CASE STUDIES

European Renal Association – European Dialysis and Transplant Association (ERA-EDTA)
in collaboration with
Renal Pathology Society (RPS)

CME Course on Renal Pathology

LUPUS NEPHRITIS: CASE PRESENTATION


By G. Moroni

Dr G. Moroni
Padiglione Croff
IRCCS Ospedale Maggiore, Policlinico
Milan, Italy

 

 

Although the most severe histological forms of lupus nephritis tend to have more severe clinical manifestations renal histology cannot be predicted with any certainity from the clinical picture. As a matter of fact 31 out of 94 patients followed in our Unit with class III or IV lupus nephritis (that means 33% of patients) presented with urinary abnormalities (Table 1).

Our results are comparable to those of Cameron who reported that 11 out of 48 patients with class IV (that means 23% of patients) presented with urinary abnormalities (Table 1).

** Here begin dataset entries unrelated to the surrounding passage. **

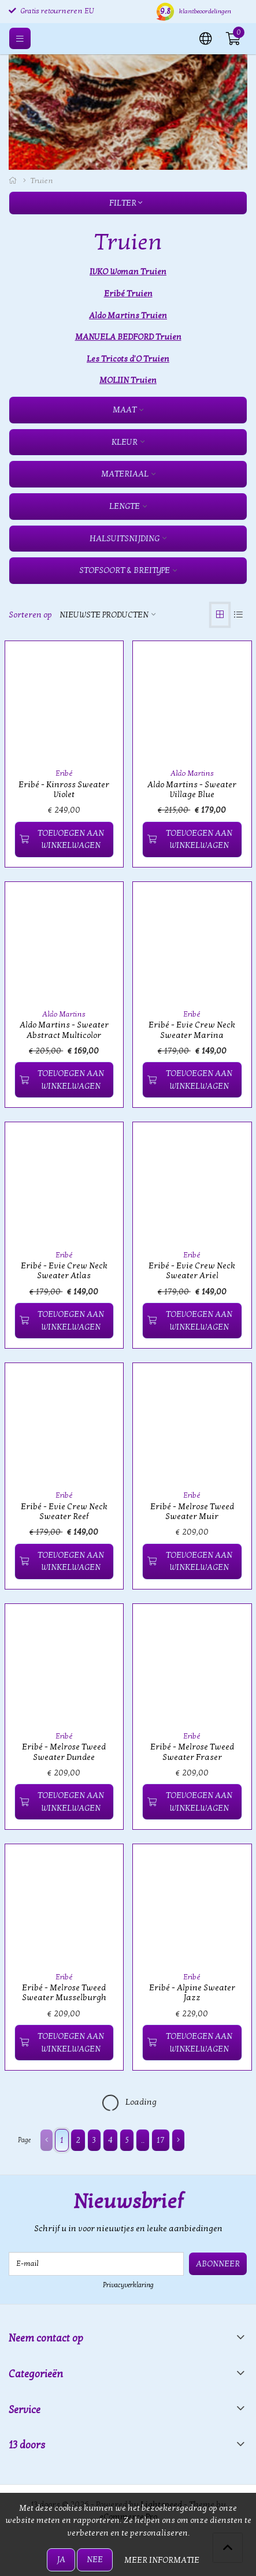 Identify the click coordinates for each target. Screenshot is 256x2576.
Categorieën (36, 2374)
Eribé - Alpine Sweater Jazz (192, 1992)
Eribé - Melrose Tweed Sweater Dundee (64, 1752)
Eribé (64, 773)
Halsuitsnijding (124, 539)
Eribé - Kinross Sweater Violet (63, 789)
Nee (95, 2559)
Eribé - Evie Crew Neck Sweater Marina (192, 1030)
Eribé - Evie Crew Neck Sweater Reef (64, 1511)
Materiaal (125, 474)
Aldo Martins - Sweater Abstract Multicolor (64, 1030)
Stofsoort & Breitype (124, 570)
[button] (205, 37)
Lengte (124, 506)
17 (161, 2140)
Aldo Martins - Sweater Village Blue (191, 789)
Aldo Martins (192, 773)
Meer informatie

Table 1: Renal manifestations at presentation of renal disease of pts with class III and IV lupus nephritis

Renal presentation  

WHO class IV

(JS Cameron: Rheumatology and the Kidney 2001)

WHO class III+IV

(our series)
N. % N. %
Urinary abnormalities* 11 23 31 33
Nephrotic sindrome** 18 38 26 28
Renal insufficiency 19 39 37 39
Total 48 100 94 100

*Urinary abnormalities = Non nephrotic proteinuria (<3.5g/day) and/or microscopic hematuria (>5 red blood cells per high power field)

** Nephrotic syndrome usually associated with microscopic hematuria  

Conclusions
In conclusion 1/3 of patients with the most severe histological forms of lupus nephritis present with mild urinary abnormalities. In the absence of a histological evaluation these patients could be erroneously considered as having a mild renal disease and therefore not be treated adequately.

 

The patient was submitted to renal biopsy that showed a diffuse proliferative GN (Class IV):
Activity index 8, Chronicity index: 0

 

Question 2 : What would you do with therapy when a patient with diffuse proliferative lupus nephritis enters complete clinical remission?  

Treatment and outcome

After renal biopsy the patient was treated with methylprednisolone pulses, 1g/day each for 3 days followed by prednisone 0.5mg/kg/day and cyclophosphamide 1mg/Kg/day.

In February 1981, three months later, the patient was in complete biological and clinical remission: Plasma creatinine 0.6mg/dl, Proteinuria 0.1g/24h. Inactive urinary sediment.